Execute multiple Director operations in a single round-trip.

The cost of individual operations

Every Director operation requires a round-trip through the MCP protocol to Godot (and back). Depending on the backend, each round-trip takes:

  • Editor backend: ~10-50ms
  • Headless daemon: ~50-200ms
  • One-shot: ~500-2000ms (Godot startup overhead)

Building a level with 21 individual tilemap_set_cells calls takes 21 round-trips. With the daemon backend, that is 1-4 seconds of pure latency. With one-shot, it could take over 40 seconds.

batch collapses all of that into one round-trip.

batch

Run a list of operations atomically in sequence.

json
{
  "op": "batch",
  "project_path": "/home/user/my-game",
  "operations": [
    {
      "operation": "scene_create",
      "params": {
        "path": "scenes/room_b.tscn",
        "root_class": "Node3D",
        "root_name": "RoomB"
      }
    },
    {
      "operation": "node_add",
      "params": {
        "scene": "scenes/room_b.tscn",
        "parent": "RoomB",
        "name": "Floor",
        "class": "StaticBody3D"
      }
    }
  ]
}

Parameters

ParameterTypeRequiredDescription
operationsobject[]requiredOperations to execute in sequence.
project_pathstringrequiredAbsolute path to the Godot project directory.
stop_on_errorboolean optional
default: true
If true (default), stop executing on first failure. If false, continue with remaining operations.
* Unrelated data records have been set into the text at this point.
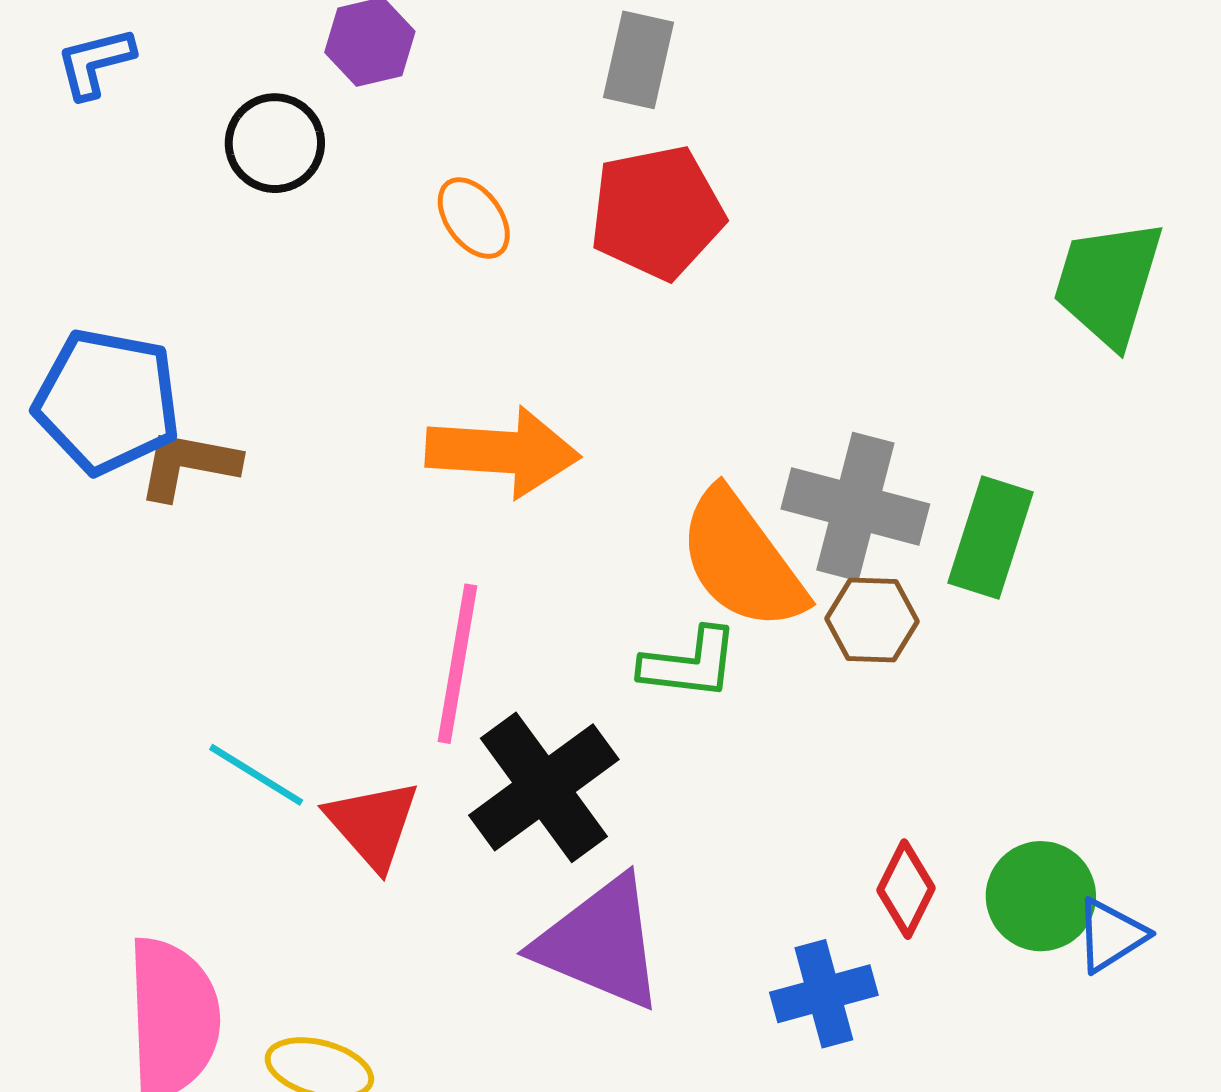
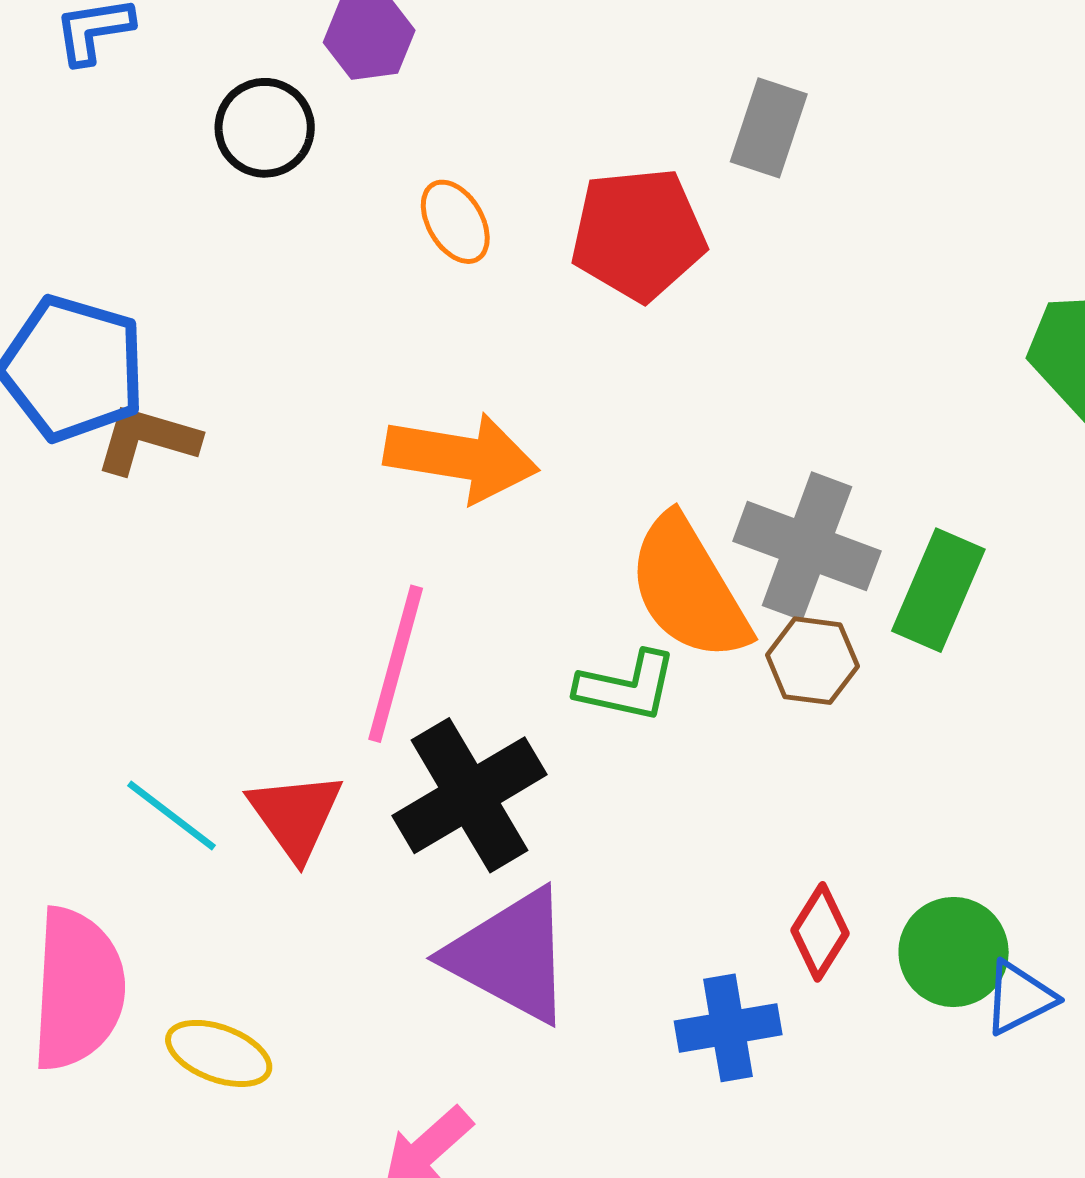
gray rectangle: (639, 60) -> (769, 128), moved
cyan line: (256, 775) -> (172, 816), moved

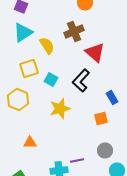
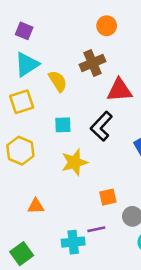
red triangle: (95, 52) -> (120, 90), turned -45
yellow square: (29, 68) -> (22, 102), moved
cyan square: (51, 80) -> (63, 125), turned -32
orange square: (101, 118) -> (108, 197), moved

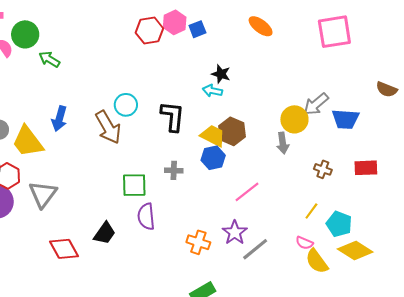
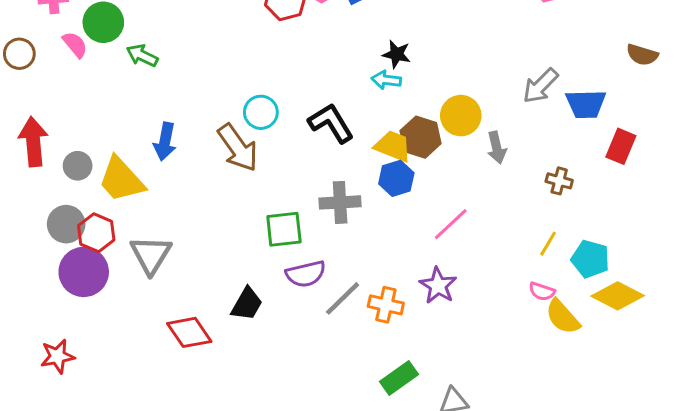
black L-shape: (173, 116) -> (331, 123), turned -32
yellow circle: (294, 119) -> (461, 116), moved
red rectangle: (366, 168) -> (621, 146), moved, turned -60
gray cross: (174, 170) -> (340, 202), size x1.5
purple semicircle: (146, 217) -> (306, 274), turned -92
gray line: (255, 249) -> (343, 298), moved

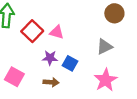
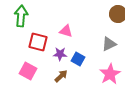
red square: (32, 31) -> (38, 42), moved, turned -30
brown arrow: (51, 82) -> (61, 76), turned -48

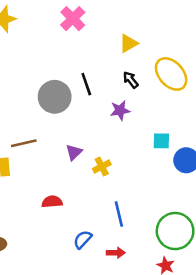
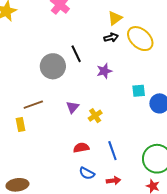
yellow triangle: (129, 43) -> (115, 18), moved
black arrow: (131, 80) -> (111, 37), moved, turned 120
red semicircle: (52, 202) -> (81, 148), moved
blue semicircle: (83, 239) -> (87, 173), turned -98

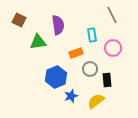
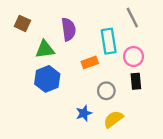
cyan rectangle: (92, 35) -> (109, 41), size x1.5
gray circle: (90, 69) -> (106, 91), moved
blue hexagon: (56, 77) -> (47, 79), moved
black rectangle: (107, 80) -> (136, 81), moved

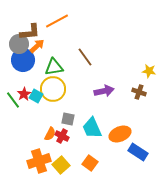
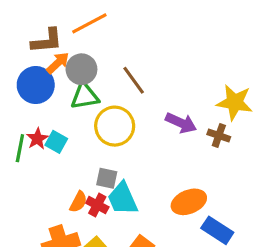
gray circle: (19, 44) -> (81, 69), moved
yellow star: (149, 71) -> (235, 102), size x1.6
yellow circle: (53, 89) -> (115, 126), moved
purple arrow: (104, 91) -> (181, 123), moved, turned 36
green line: (13, 100) -> (20, 148), turned 48
cyan trapezoid: (92, 128) -> (123, 199), moved

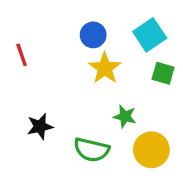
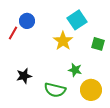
blue circle: (93, 35) -> (27, 21), moved
cyan square: (150, 35) -> (77, 20), moved
red line: (22, 55) -> (13, 33), turned 48

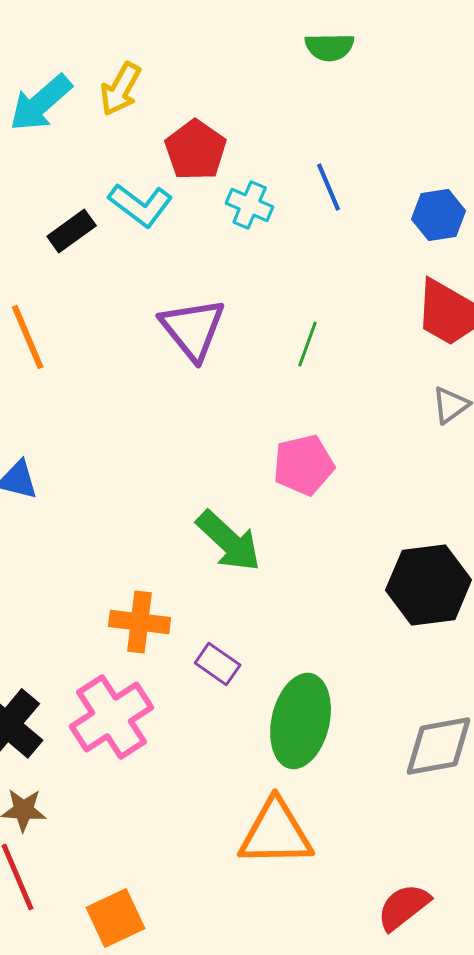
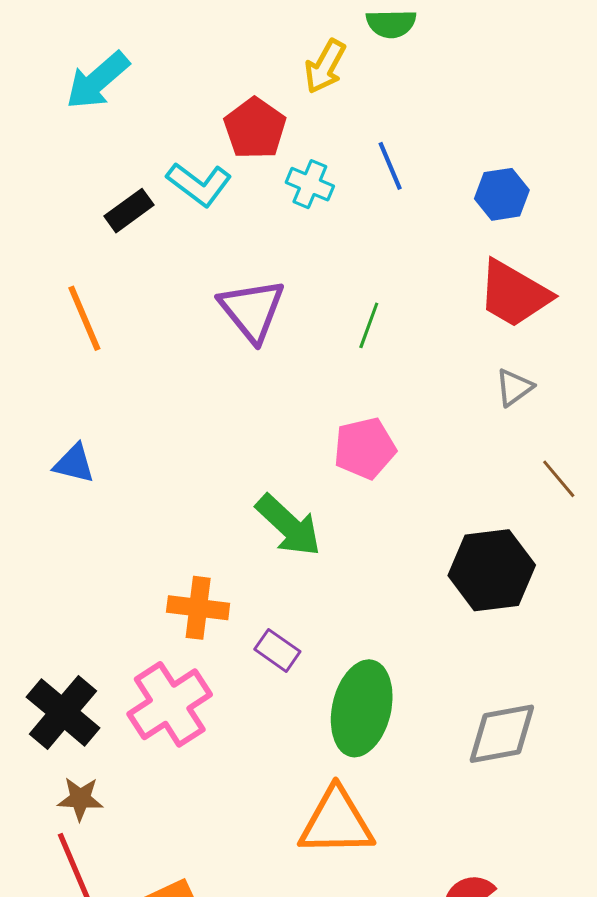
yellow arrow: (121, 89) -> (325, 66), moved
Note: Each operation in the operations array does not need project_path — it is inherited from the batch wrapper.

Response

json
{
  "op": "batch",
  "total": 5,
  "succeeded": 5,
  "failed": 0,
  "results": [
    { "operation": "scene_create", "path": "scenes/room_b.tscn", "result": "ok" },
    { "operation": "node_add", "name": "Floor", "result": "ok" }
  ]
}

If an error occurs with stop_on_error: true (default), the batch stops at the failing operation and the rest are not executed.

Example: Building a platform level

This example builds a platform section with a floor, three raised platforms, collision shapes, and lighting — in one batch.

Build the intro platform section: floor, three step platforms at increasing heights, and a point light.
Building in one batch to minimize round-trips. Sending 4 operations at once.
director batch — 4 ops: tilemap_set_cells (floor 20 tiles), tilemap_set_cells (6 platform tiles), node_add (OmniLight3D), node_set_properties (light_energy, light_color, omni_range)
4 operations completed in 1 round-trip: floor (20 tiles), 3 platforms (6 tiles), OmniLight3D added and configured. Total: 26 tiles placed.

When to use batch

Always batch multi-step construction. If you are:

  • Building a level (many tiles)
  • Creating a scene from scratch (create + add several nodes + set properties)
  • Configuring multiple enemies (same properties on N nodes)
  • Making related changes across multiple scenes

...use batch. It is faster by a factor equal to the number of operations, and it presents the AI agent with a single success/failure response to reason about.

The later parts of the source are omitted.